The Bureau of Reclamation’s own data proves recreation contributes as much to the economy as irrigation. Their Fresno water allocation chart includes fish, wildlife, and recreation along with irrigation and municipal use. But it’s the extreme water releases for irrigation that have lowered Fresno to 15 percent of capacity.
When full, Fresno holds 92,880 acre feet of water. Havre, Chinook and Harlem only divert an average of 2,079 acre feet in a year. Water releases for irrigation can use that much water in just a day or two. This year, as in several previous drought years, there is not enough incoming water to sustain these reservoir outflows.
The proposed Fresno dam construction is not scheduled to begin until possibly 2023 and even then, Fresno water levels will only be lowered to 20 feet below full pool from Aug. 15 to Dec. 1 of either 2023 or 2024. Twenty feet below full pool is the minimum level Montana Fish, Wildlife and Parks recommends to prevent lasting damage to the fishery. For the third year in a row, Fresno is now almost 30 feet below full pool.

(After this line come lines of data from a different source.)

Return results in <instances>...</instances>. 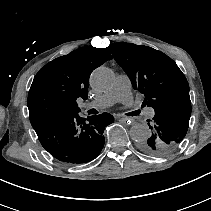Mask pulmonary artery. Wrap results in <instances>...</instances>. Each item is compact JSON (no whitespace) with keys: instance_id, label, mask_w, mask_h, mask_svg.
Wrapping results in <instances>:
<instances>
[{"instance_id":"obj_1","label":"pulmonary artery","mask_w":211,"mask_h":211,"mask_svg":"<svg viewBox=\"0 0 211 211\" xmlns=\"http://www.w3.org/2000/svg\"><path fill=\"white\" fill-rule=\"evenodd\" d=\"M130 86L131 82L129 77L126 74H120L117 76L116 81L109 92L98 96L90 103L82 104L81 108L86 110H103L112 106L119 100H121L124 104H129L132 101ZM142 114L148 121H153L157 117V111L155 107L151 105L144 107Z\"/></svg>"}]
</instances>
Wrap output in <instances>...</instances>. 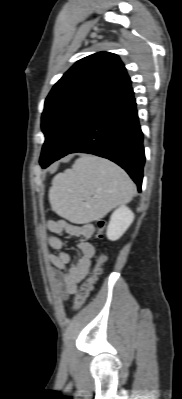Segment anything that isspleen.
Returning <instances> with one entry per match:
<instances>
[{"label": "spleen", "instance_id": "3e777b00", "mask_svg": "<svg viewBox=\"0 0 182 399\" xmlns=\"http://www.w3.org/2000/svg\"><path fill=\"white\" fill-rule=\"evenodd\" d=\"M135 185L115 163L84 155L71 169L57 174L49 189L52 209L73 223H88L104 217L116 206L128 203Z\"/></svg>", "mask_w": 182, "mask_h": 399}]
</instances>
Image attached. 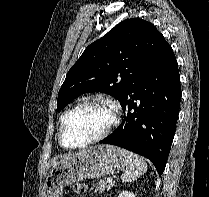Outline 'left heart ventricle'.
Here are the masks:
<instances>
[{"label": "left heart ventricle", "mask_w": 209, "mask_h": 197, "mask_svg": "<svg viewBox=\"0 0 209 197\" xmlns=\"http://www.w3.org/2000/svg\"><path fill=\"white\" fill-rule=\"evenodd\" d=\"M111 120L110 111L101 105L80 107L66 119L63 140L68 146L79 145L101 133Z\"/></svg>", "instance_id": "b2bd125f"}]
</instances>
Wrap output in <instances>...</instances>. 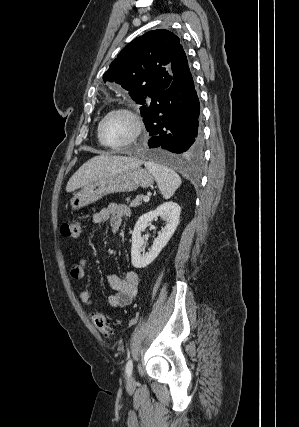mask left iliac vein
<instances>
[{"label":"left iliac vein","mask_w":299,"mask_h":427,"mask_svg":"<svg viewBox=\"0 0 299 427\" xmlns=\"http://www.w3.org/2000/svg\"><path fill=\"white\" fill-rule=\"evenodd\" d=\"M129 383H134V378L132 376L129 378Z\"/></svg>","instance_id":"1"}]
</instances>
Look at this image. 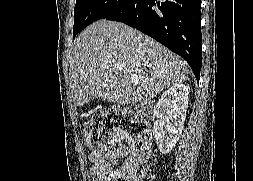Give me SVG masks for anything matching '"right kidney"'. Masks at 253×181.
Returning a JSON list of instances; mask_svg holds the SVG:
<instances>
[{"label": "right kidney", "instance_id": "obj_1", "mask_svg": "<svg viewBox=\"0 0 253 181\" xmlns=\"http://www.w3.org/2000/svg\"><path fill=\"white\" fill-rule=\"evenodd\" d=\"M189 90V86L184 84L174 85L157 102V120L154 122L153 132L162 154L169 153L180 138L188 108Z\"/></svg>", "mask_w": 253, "mask_h": 181}]
</instances>
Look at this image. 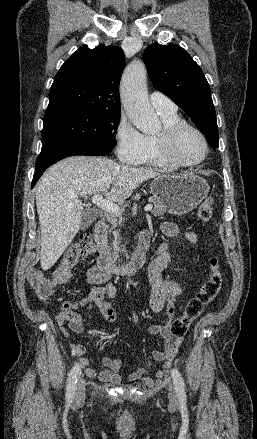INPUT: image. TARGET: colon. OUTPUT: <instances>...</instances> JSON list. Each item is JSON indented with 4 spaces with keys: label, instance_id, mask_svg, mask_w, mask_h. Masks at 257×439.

The oft-repeated story of how the Milk River used to run dry every so many years until Reclamation saved the day by building a dam is old and outdated. This is 2022.
Reclamation did build a dam, but, in turn, they gave away control of all the water in the Milk River to a small number of irrigators who can drain Fresno Reservoir. And we bought it. Literally. The irrigators did not have the financial resources to maintain this entire system of gates, canals, and dams, so they turned to the federal government for help. It was the only sensible thing to do. So now, as this story goes, everyone will pay for the willful destruction of a resource that is being managed to serve only a few.